H is for Hawk

I try to keep her on my fist – which is like trying to balance a very tall and unstable pile of precious china plates – execute a smart volte-face to block the pheasants from view, and in the excessively polite voice that only ever falls on me at times of enormous stress I ask Christina if she ‘might possibly chase the pheasants back into the bushes? And perhaps the moorhens too?’ She grins, and shepherds the pheasants back into the garden behind the railings. Then she sprints off across the pitch towards the moorhens. Meanwhile Mabel is standing on tiptoe, jumping up and down, craning her neck over my shoulder to see where they have gone, and I’m trying to stop her from seeing, and largely failing, and I turn my head and see Christina running across the field, arms windmilling, and before her, scores of moorhens rushing back into the woods, wings open as they run, like small boys playing aeroplanes, and I start giggling uncontrollably. This is ludicrous. I’m holding tight onto Britain’s deadliest hawk while someone chases all the gamebirds away. My God, I’m thinking. If any of my falconer friends find out about this, they’ll never speak to me again.

 

Once the pitch is clear of temptation I call Mabel as usual. She flies to my fist perfectly, a whole thirty yards. But on the second and third flights she clouts the glove hard with both feet, skies up, tries to turn in mid-air, wobbles, stalls, then ends up on the ground a few feet away, panting, wings dropped, looking as if she is going to explode. All my laughter is gone. Now I know why austringers have, for centuries, been famed for cursing. I curse. It is my fault this is happening. I know it is. I hate myself. I try to keep calm. I fail. Damn, damn, damn. I’m hot, incredibly bothered, pushing hair from my eyes with rabbit-flesh-specked fingers, cursing to high heaven, and to top it all I see a man in white shirtsleeves and a black waistcoat striding towards Christina, his shadow dark before him. It is one of the college porters, and he is not happy. The set of his shoulders is unmistakable. They start talking. From this distance I can’t hear what’s being said, but she is waving one hand towards me, and I suppose she is explaining to him that I’m not a random trespasser, but a bona fide College Fellow, and what I am doing is not against the rules.

 

From his demeanour I don’t think he believes her.

 

They stop talking as I approach. He recognises me. I recognise him. ‘Hello!’ I say brightly, and explain what I am doing with a hawk on this hallowed ground.

 

‘Hmm,’ he says, eyeing Mabel with suspicion. ‘Are you going to catch students with it?’

 

‘Only if they’re causing trouble.’ Then I whisper conspiratorially, ‘Let me have the names.’

 

It is the right answer. A shout of laughter.

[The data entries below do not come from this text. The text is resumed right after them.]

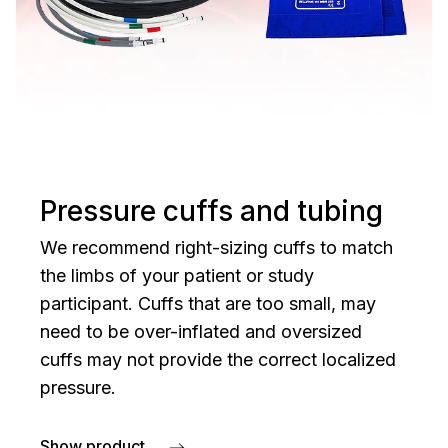
Pressure cuffs and tubing
We recommend right-sizing cuffs to match
the limbs of your patient or study
participant. Cuffs that are too small, may
need to be over-inflated and oversized
cuffs may not provide the correct localized
pressure.
Show product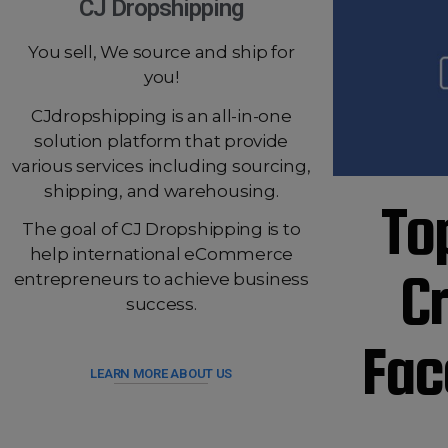
CJ Dropshipping
You sell, We source and ship for
you!
CJdropshipping is an all-in-one
solution platform that provide
various services including sourcing,
shipping, and warehousing.
To
The goal of CJ Dropshipping is to
help international eCommerce
C
entrepreneurs to achieve business
success.
Fac
LEARN MORE ABOUT US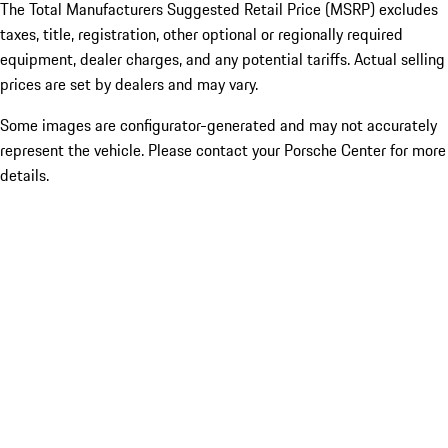
The Total Manufacturers Suggested Retail Price (MSRP) excludes
taxes, title, registration, other optional or regionally required
equipment, dealer charges, and any potential tariffs. Actual selling
prices are set by dealers and may vary.
Some images are configurator-generated and may not accurately
represent the vehicle. Please contact your Porsche Center for more
details.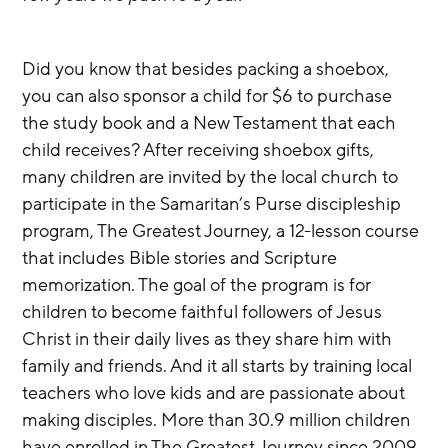
Did you know that besides packing a shoebox, 
you can also sponsor a child for $6 to purchase 
the study book and a New Testament that each 
child receives? After receiving shoebox gifts, 
many children are invited by the local church to 
participate in the Samaritan’s Purse discipleship 
program, The Greatest Journey, a 12-lesson course 
that includes Bible stories and Scripture 
memorization. The goal of the program is for 
children to become faithful followers of Jesus 
Christ in their daily lives as they share him with 
family and friends. And it all starts by training local 
teachers who love kids and are passionate about 
making disciples. More than 30.9 million children 
have enrolled in The Greatest Journey since 2009.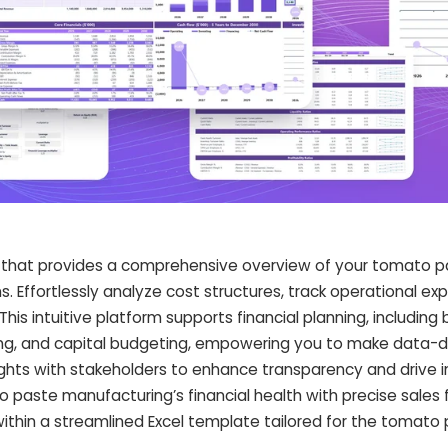
that provides a comprehensive overview of your tomato p
ns. Effortlessly analyze cost structures, track operational e
This intuitive platform supports financial planning, including
ing, and capital budgeting, empowering you to make data-d
sights with stakeholders to enhance transparency and drive
o paste manufacturing’s financial health with precise sales 
ithin a streamlined Excel template tailored for the tomato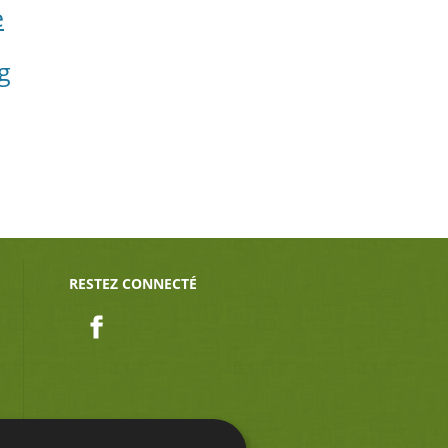
e
g
RESTEZ CONNECTÉ
Facebook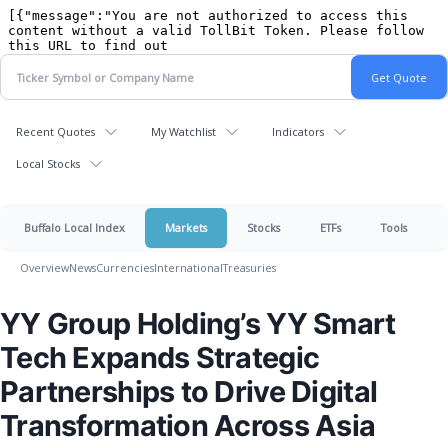
Recent Quotes
My Watchlist
Indicators
Local Stocks
Buffalo Local Index
Markets
Stocks
ETFs
Tools
Overview
News
Currencies
International
Treasuries
YY Group Holding’s YY Smart
Tech Expands Strategic
Partnerships to Drive Digital
Transformation Across Asia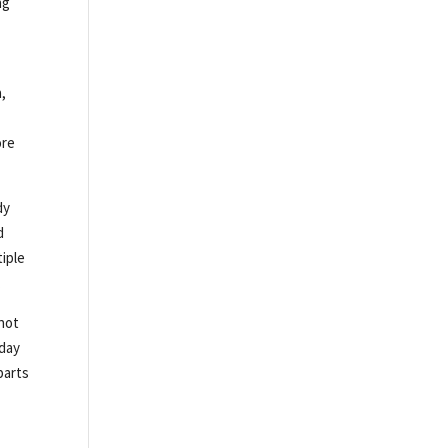
ng
,
ore
dy
d
tiple
.
 not
yday
parts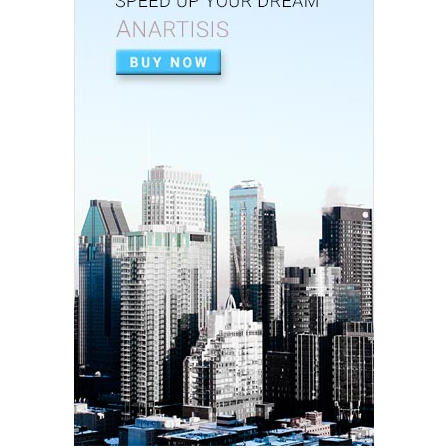
July 02, 2020
APEXIFICACIÓN
Apexificacion en ODONTOPEDIATRÍA
July 02, 2020
ARTIGO PDF
Aplicação de radiografia digital na
odontopediatria
July 01, 2020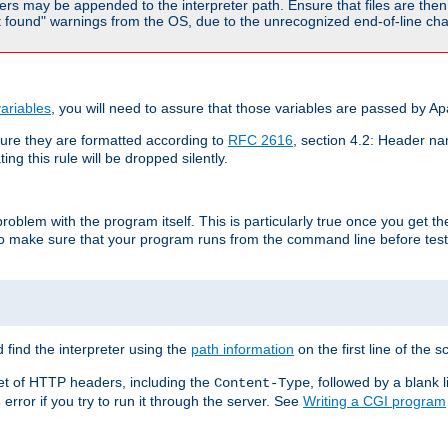
rs may be appended to the interpreter path. Ensure that files are then 
found" warnings from the OS, due to the unrecognized end-of-line char
ariables
, you will need to assure that those variables are passed by A
re they are formatted according to
RFC 2616
, section 4.2: Header nam
ng this rule will be dropped silently.
roblem with the program itself. This is particularly true once you get th
to make sure that your program runs from the command line before testi
 find the interpreter using the
path information
on the first line of the sc
set of HTTP headers, including the
, followed by a blank l
Content-Type
error if you try to run it through the server. See
Writing a CGI program
s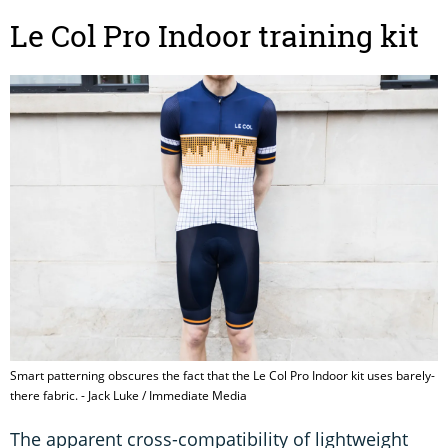
Le Col Pro Indoor training kit
Smart patterning obscures the fact that the Le Col Pro Indoor kit uses barely-
there fabric. - Jack Luke / Immediate Media
The apparent cross-compatibility of lightweight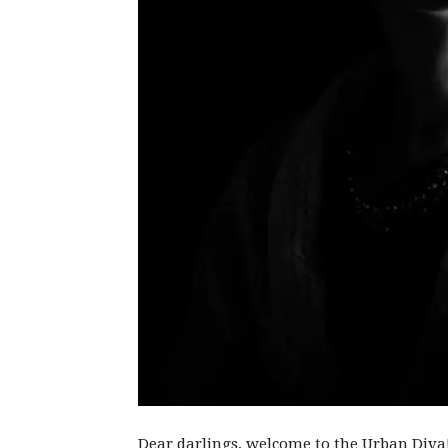
Dear darlings, welcome to the Urban Diva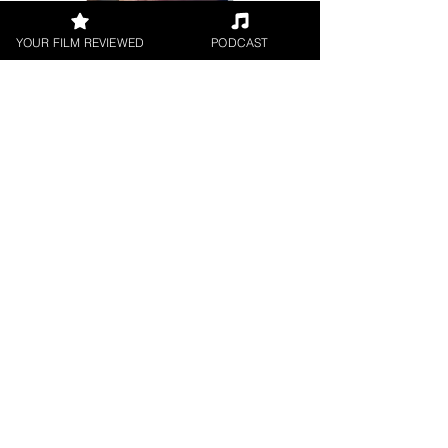
YOUR FILM REVIEWED
PODCAST
Jason Knight
Short Film
< All Reviews
Next Film Review >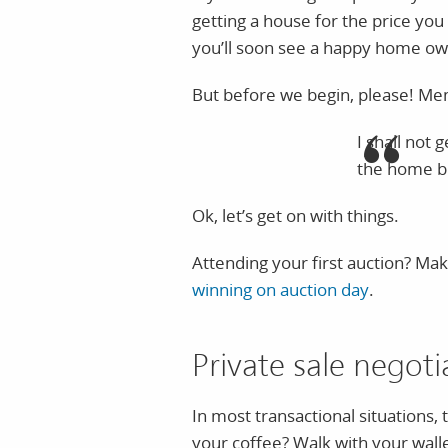
getting a house for the price you 
you’ll soon see a happy home ow
But before we begin, please! Mem
I shall not 
the home b
Ok, let’s get on with things.
Attending your first auction? Ma
winning on auction day
.
Private sale negot
In most transactional situations,
your coffee? Walk with your walle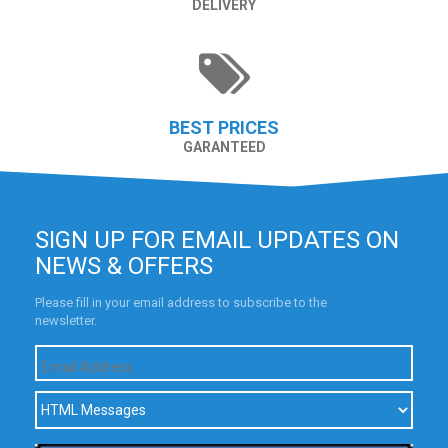
DELIVERY
BEST PRICES
GARANTEED
SIGN UP FOR EMAIL UPDATES ON
NEWS & OFFERS
Please fill in your email address to subscribe to the
newsletter.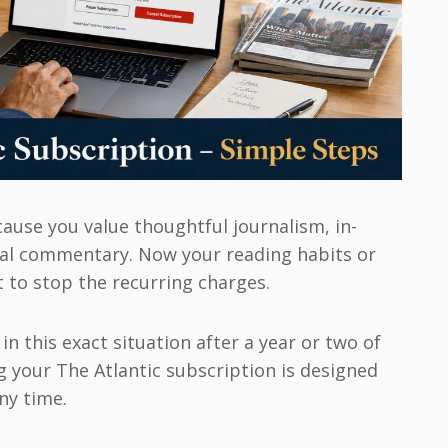
cause you value thoughtful journalism, in-
ral commentary. Now your reading habits or
 to stop the recurring charges.
n this exact situation after a year or two of
g your The Atlantic subscription is designed
ny time.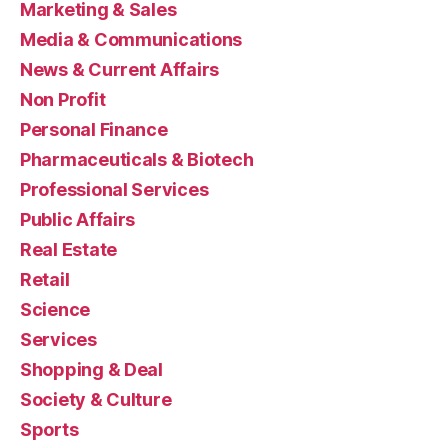
Marketing & Sales
Media & Communications
News & Current Affairs
Non Profit
Personal Finance
Pharmaceuticals & Biotech
Professional Services
Public Affairs
Real Estate
Retail
Science
Services
Shopping & Deal
Society & Culture
Sports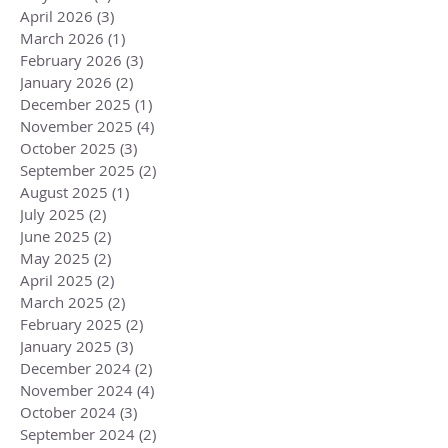
April 2026
(3)
3 posts
March 2026
(1)
1 post
February 2026
(3)
3 posts
January 2026
(2)
2 posts
December 2025
(1)
1 post
November 2025
(4)
4 posts
October 2025
(3)
3 posts
September 2025
(2)
2 posts
August 2025
(1)
1 post
July 2025
(2)
2 posts
June 2025
(2)
2 posts
May 2025
(2)
2 posts
April 2025
(2)
2 posts
March 2025
(2)
2 posts
February 2025
(2)
2 posts
January 2025
(3)
3 posts
December 2024
(2)
2 posts
November 2024
(4)
4 posts
October 2024
(3)
3 posts
September 2024
(2)
2 posts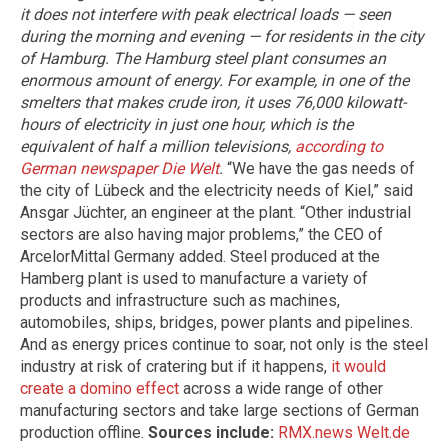
it does not interfere with peak electrical loads — seen
during the morning and evening — for residents in the city
of Hamburg. The Hamburg steel plant consumes an
enormous amount of energy. For example, in one of the
smelters that makes crude iron, it uses 76,000 kilowatt-
hours of electricity in just one hour, which is the
equivalent of half a million televisions,
according to
German newspaper Die Welt
.
“We have the gas needs of
the city of Lübeck and the electricity needs of Kiel,” said
Ansgar Jüchter, an engineer at the plant. “Other industrial
sectors are also having major problems,” the CEO of
ArcelorMittal Germany added. Steel produced at the
Hamberg plant is used to manufacture a variety of
products and infrastructure such as machines,
automobiles, ships, bridges, power plants and pipelines.
And as energy prices continue to soar, not only is the steel
industry at risk of cratering but if it happens,
it would
create a domino effect
across a wide range of other
manufacturing sectors and take large sections of German
production offline.
Sources include:
RMX.news
Welt.de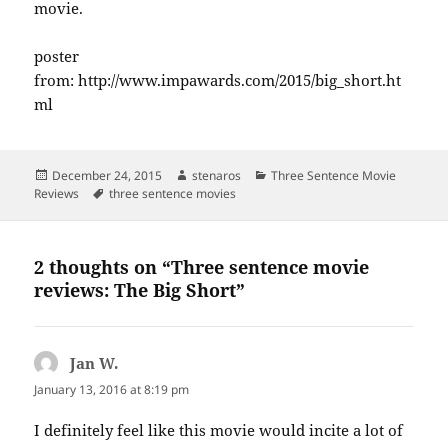
movie.
poster
from: http://www.impawards.com/2015/big_short.ht
ml
Posted
Author
Categories
December 24, 2015
stenaros
Three Sentence Movie
on
Tags
Reviews
three sentence movies
2 thoughts on “Three sentence movie
reviews: The Big Short”
Jan W.
says:
January 13, 2016 at 8:19 pm
I definitely feel like this movie would incite a lot of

He is fascinated by the hawk, and wants to know more about it, but he is working and duty calls. ‘Excuse me,’ he says, and he sets his shoulders once again, narrows his eyes into the sun, and stalks off towards some poor tourists who’ve decided to have a picnic on the corner of the college rugby pitch.

 

I flew her later in the day. I flew her earlier. I fed her rabbit with fur and rabbit without. I fed her chicks that I’d gutted and skinned and rinsed in water. I reduced her weight. I raised it. I reduced it again. I wore different clothes. I tried everything to fix the problem, certain that the problem couldn’t be fixed because the problem was me. Sometimes she flew straight to my fist, sometimes straight over it, and there was no way of knowing which it would be. Every flight was a monstrous game of chance, a coin-toss, and what was at stake felt something very like my soul. I began to think that what made the hawk flinch from me was the same thing that had driven away the man I’d fallen for after my father’s death. Think that there was something deeply wrong about me, something vile that only he and the hawk could see. And every evening I wrote in the journal I’d kept since the hawk arrived. I made notes in terse, impersonal shorthand, detailing the weather, Mabel’s behaviour, measurements of weight and wind and food. They read like aviation reports, things to be broadcast in clipped tones from the Air Ministry roof:

 

2lb 1?oz light winds, sunny, 4 p.m. 35 yards four flights quick response, overshot last two. Washed chicks.

 

But they were changing.

 

2lb 1?oz clear, slight breeze, 4.30 p.m. three flights 35 yards overshot every time. Awful. Rabbit.???!!

 

They were no longer entirely about the hawk.

 

Dull. Headache. Hard to get out today. Am I ill? 2lb 1?oz rabbit three flights 25 yards overshot on last why? Have to fix this what am I doing wrong?

 

Sun, stiff breeze. 4 p.m. Rabbit, but same as yesterday 20 yards OK – at 25 overshot twice: 2lb 1?oz rest of day horrible because I had to see people, have to pretend everything fine. On and on. Wish they would FUCK OFF AND LEAVE ME ALONE.